** Opening RECORDS SUPPLIED block **
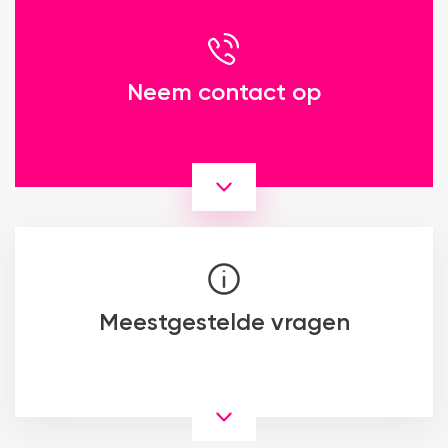
Neem contact op
Meestgestelde vragen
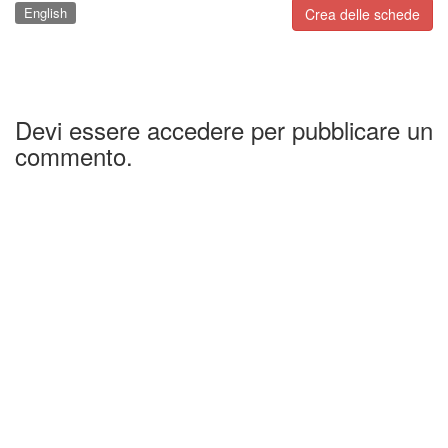
English
Crea delle schede
Devi essere accedere per pubblicare un
commento.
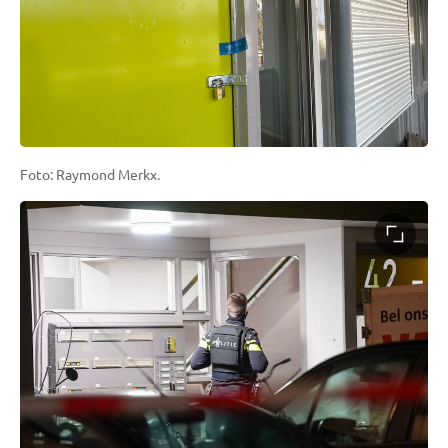
Foto: Raymond Merkx.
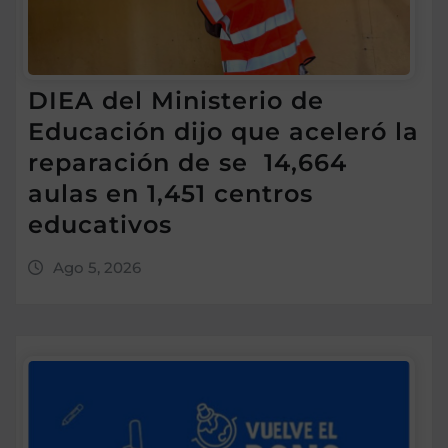
DIEA del Ministerio de
Educación dijo que aceleró la
reparación de se 14,664
aulas en 1,451 centros
educativos
Ago 5, 2026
** Closing RECORDS SUPPLIED block **
> _WHAT YOU HAVE TO DO_
Reproduce exactly, and only, the lines that begin at the one containing "Foto: Raymond Merkx." and end with the final line of the data, both included, while omitting every picture.

> _SOLUTION TO THE EXERCISE_
Foto: Raymond Merkx.
DIEA del Ministerio de
Educación dijo que aceleró la
reparación de se 14,664
aulas en 1,451 centros
educativos
Ago 5, 2026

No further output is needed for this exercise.